**INFORMATION**.
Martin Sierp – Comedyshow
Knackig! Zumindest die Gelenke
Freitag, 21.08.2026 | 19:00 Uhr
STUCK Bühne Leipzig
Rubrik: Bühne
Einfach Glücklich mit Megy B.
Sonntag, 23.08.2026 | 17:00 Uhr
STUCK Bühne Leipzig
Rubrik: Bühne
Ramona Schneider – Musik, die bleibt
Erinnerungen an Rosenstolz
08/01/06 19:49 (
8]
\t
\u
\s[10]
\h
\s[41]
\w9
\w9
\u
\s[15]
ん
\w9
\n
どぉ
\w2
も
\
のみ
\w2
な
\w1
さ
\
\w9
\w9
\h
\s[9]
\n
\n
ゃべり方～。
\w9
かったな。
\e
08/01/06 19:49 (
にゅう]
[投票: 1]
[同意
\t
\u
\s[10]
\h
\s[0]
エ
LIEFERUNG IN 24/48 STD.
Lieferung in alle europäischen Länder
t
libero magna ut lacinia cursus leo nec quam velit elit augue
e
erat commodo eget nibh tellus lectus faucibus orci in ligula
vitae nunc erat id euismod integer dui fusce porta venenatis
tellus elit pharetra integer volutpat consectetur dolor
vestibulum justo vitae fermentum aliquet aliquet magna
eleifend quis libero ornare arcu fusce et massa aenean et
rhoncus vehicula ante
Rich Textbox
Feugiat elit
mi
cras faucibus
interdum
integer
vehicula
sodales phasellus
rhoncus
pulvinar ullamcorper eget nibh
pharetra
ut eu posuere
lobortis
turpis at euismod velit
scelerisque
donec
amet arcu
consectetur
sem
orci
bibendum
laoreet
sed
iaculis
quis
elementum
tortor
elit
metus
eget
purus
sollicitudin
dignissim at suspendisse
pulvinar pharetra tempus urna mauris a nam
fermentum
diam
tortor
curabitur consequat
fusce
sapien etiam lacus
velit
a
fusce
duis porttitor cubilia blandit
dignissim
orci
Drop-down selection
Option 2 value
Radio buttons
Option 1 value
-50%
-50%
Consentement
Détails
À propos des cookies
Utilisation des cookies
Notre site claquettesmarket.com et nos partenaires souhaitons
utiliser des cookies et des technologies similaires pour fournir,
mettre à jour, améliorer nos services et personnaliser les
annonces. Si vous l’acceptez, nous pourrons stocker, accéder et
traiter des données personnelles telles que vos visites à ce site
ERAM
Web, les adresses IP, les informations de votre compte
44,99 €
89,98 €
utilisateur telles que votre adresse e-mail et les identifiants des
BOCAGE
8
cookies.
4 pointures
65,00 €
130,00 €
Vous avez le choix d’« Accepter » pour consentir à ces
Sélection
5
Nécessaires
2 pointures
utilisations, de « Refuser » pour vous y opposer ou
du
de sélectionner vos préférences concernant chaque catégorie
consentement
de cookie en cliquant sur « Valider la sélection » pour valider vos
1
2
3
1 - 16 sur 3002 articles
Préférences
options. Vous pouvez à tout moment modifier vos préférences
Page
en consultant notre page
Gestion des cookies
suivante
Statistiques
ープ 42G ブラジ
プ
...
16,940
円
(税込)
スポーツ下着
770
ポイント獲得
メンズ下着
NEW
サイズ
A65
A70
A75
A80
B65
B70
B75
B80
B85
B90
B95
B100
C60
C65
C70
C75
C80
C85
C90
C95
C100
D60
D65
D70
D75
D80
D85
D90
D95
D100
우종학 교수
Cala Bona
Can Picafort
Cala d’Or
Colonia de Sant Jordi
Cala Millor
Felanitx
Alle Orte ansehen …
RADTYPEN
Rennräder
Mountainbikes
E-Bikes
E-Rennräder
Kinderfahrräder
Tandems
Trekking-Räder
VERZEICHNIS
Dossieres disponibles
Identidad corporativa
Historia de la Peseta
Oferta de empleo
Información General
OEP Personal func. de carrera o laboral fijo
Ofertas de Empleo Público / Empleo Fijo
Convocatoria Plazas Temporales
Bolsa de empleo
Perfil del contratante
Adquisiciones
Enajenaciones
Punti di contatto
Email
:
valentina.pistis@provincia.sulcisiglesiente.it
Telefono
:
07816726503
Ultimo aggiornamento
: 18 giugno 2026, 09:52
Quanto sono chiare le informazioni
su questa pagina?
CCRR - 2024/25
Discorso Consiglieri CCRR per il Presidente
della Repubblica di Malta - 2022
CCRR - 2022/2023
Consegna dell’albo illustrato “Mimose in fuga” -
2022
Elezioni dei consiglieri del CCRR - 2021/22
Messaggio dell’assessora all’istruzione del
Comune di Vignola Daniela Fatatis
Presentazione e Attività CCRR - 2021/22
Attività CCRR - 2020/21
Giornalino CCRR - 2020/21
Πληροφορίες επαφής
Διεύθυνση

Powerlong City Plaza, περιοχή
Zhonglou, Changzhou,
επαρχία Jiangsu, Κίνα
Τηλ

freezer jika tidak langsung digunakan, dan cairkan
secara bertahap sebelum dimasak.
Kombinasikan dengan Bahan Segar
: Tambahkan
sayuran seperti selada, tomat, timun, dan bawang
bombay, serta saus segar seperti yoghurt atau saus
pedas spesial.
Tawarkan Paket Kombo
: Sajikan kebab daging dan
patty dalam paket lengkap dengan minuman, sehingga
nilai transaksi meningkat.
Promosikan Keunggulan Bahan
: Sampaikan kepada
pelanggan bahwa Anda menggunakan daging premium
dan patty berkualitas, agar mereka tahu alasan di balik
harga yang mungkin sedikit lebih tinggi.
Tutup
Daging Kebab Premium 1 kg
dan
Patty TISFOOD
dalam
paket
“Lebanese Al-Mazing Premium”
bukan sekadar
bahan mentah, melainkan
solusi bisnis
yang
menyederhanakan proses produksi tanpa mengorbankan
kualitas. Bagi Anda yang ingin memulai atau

**ACTIVITY**. Working down the entries above, count each line in which "tellus" occurs, and state only the resulting number.

**SOLUTION BELOW**. 2